Just days before our Summit, Antares announced that it reached criticality at Idaho National Laboratory. This was the first privately developed advanced reactor in the country in decades and the 53rd reactor to operate at the lab (not to mention a delightful callout on-stage to 53 Stations). Jordan Bramble made the case that demand is about to outrun anything the grid was built for. Three forces are converging on it at once: AI, reindustrialization, and next-generation national security, and meeting them, he said, will take 10x current electricity generation.
The group also discussed the underinvestment of the grid as a massive issue. They even traced the origin back to the post-dot-com years, putting the near-term bill at $2 trillion over two years—the amount the industry needs to spend on power and data center capacity to meet AI and cloud demand. Brian Smith explained why advanced nuclear sat stuck for decades: Utilities would not absorb first-of-a-kind risk. What changed was the arrival of hyperscalers with balance sheets larger than many countries and the urgency to buy power now. That new class of buyer reset the commercial equation and opened the door for companies like Antares.
Helping Founders Understand M&A
Just as AI and power usage issues face leaders today, navigating M&A is complex and hard to get right.
The operators in this room have done M&A at real scale, and the first thing they agreed on is that the deals that go wrong usually have one of the following things in common: emotion, growth for its own sake, or a hasty decision to acquire without a sound strategy.
Larry Tarschis, Managing Director of TPO, moderated the session, and the frame he set held throughout. It was to buy and build, not buy and hold. Acquisitions are instruments of growth, not accumulation. That distinction sounds simple until you’re in a competitive process.

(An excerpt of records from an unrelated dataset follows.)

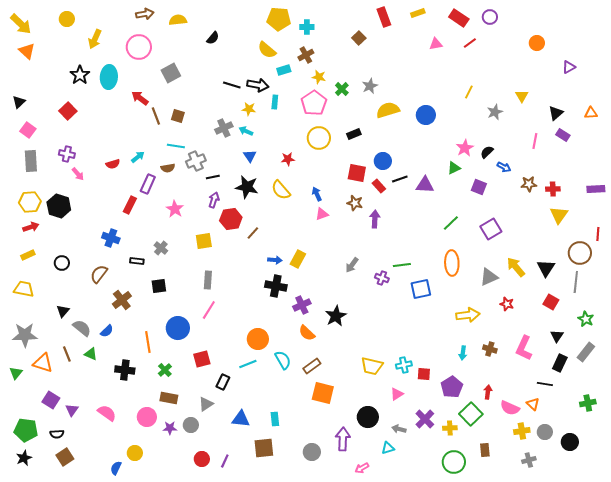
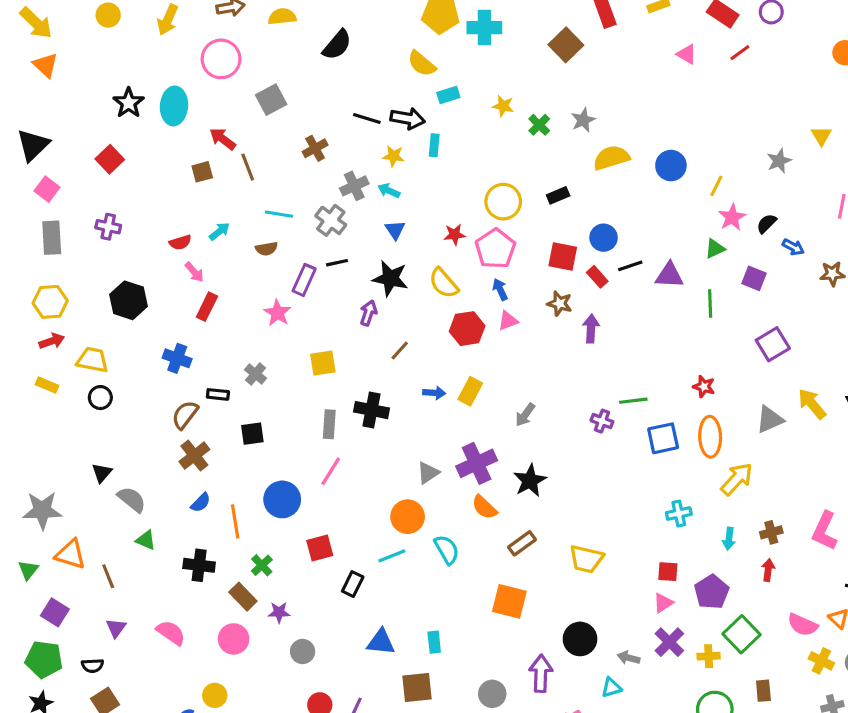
cyan cross: (307, 27) -> (484, 28), size x1.5
black semicircle: (213, 38) -> (337, 45), size x1.5
brown square: (359, 38) -> (566, 45), size x1.5
yellow arrow: (95, 39) -> (168, 20), moved
pink triangle: (436, 44) -> (687, 54), turned 40
brown cross: (306, 55) -> (315, 148), moved
yellow line: (469, 92) -> (716, 186), moved
black triangle: (19, 102) -> (33, 145), size x1.6
pink pentagon: (314, 103) -> (495, 249), moved
brown square: (178, 116) -> (202, 172), moved, turned -32
gray cross: (196, 161) -> (331, 220), moved, turned -30
pink arrow: (78, 174) -> (194, 272), moved
purple rectangle: (148, 184) -> (304, 280), moved
purple arrow: (214, 200) -> (368, 313), moved
black hexagon: (59, 206) -> (129, 300), moved
red hexagon: (231, 219) -> (467, 329), moved
green line: (451, 223) -> (710, 303), moved, turned -48
yellow rectangle: (28, 255) -> (47, 385), turned 48
orange ellipse: (452, 263) -> (710, 437), moved
gray arrow: (352, 265) -> (525, 415), moved
brown semicircle: (99, 274) -> (185, 415), moved
black cross: (276, 286) -> (372, 410), moved
yellow trapezoid: (24, 289) -> (92, 360), moved
red star: (507, 304) -> (704, 387), moved
purple cross: (302, 305) -> (477, 463), size x1.4
yellow arrow: (468, 315) -> (737, 479), turned -40
blue semicircle: (107, 331) -> (201, 503), moved
brown cross: (490, 349) -> (771, 532), turned -32
brown line: (67, 354) -> (108, 576), moved
cyan cross: (404, 365) -> (679, 514), moved
brown rectangle: (312, 366) -> (522, 543), moved
red arrow: (488, 392) -> (768, 570), moved
pink triangle: (397, 394) -> (663, 603), moved
brown rectangle: (169, 398) -> (243, 597), moved, turned 36
purple square: (51, 400) -> (55, 612), moved
gray triangle: (206, 404) -> (428, 473), moved
purple star: (170, 428) -> (279, 612), moved
yellow cross: (522, 431) -> (821, 661), turned 35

53 Stations portfolio company Emergence is the clearest embodiment of this thesis. Henry Zhang, founder and CEO, has built his company through acquisition with intention. What made the model repeatable wasn’t just deal flow. It was owning the full acquisition process internally rather than distributing it across generalists. A handful of people review every opportunity through a sourcing engine built on people, process, and AI.
“When we started the business, we wanted M&A to be a core part of the thesis. The way we think about it: One, it is a way to build businesses, to build a company of companies. And two, it’s a way to expand the surface area for organic growth.”
— Henry Zhang, Founder & CEO, Emergence
The discipline theme ran through the other panelists, too. Mike Kulp of KBP Brands, who has completed many acquisitions in his career, was candid about an early mistake: Staying concentrated in a single brand too long left the company exposed to commodity swings that a broader mix would have cushioned. The lesson for founders isn’t just about M&A. It’s about building diversification as a hedge before you need it.
Others who spoke during the summit included Hyatt CEO Mark Hoplamazian, who joined by video to discuss brand, talent, and technology. Among many lessons shared, he gave the room a read on how a premium company operates and the habits teams should develop early.
You can hear some of this wisdom from our Managing Partner Jason Pritzker, who sits on Hyatt’s board, on a recent episode of the How I Invest podcast to talk about the lessons from his board service that apply to early-stage companies: opening each meeting with an executive session, sending materials far enough ahead that the time together goes to discussion rather than recap, and running the board as a working group rather than an audience.
A Summit for the Books
We had a blast and found picturesque Deer Valley a perfect place to connect.
The role of convener is one we take seriously, and we look forward to doing it many times over before the next Summit, through dinners, events, and the work of connecting our people year-round.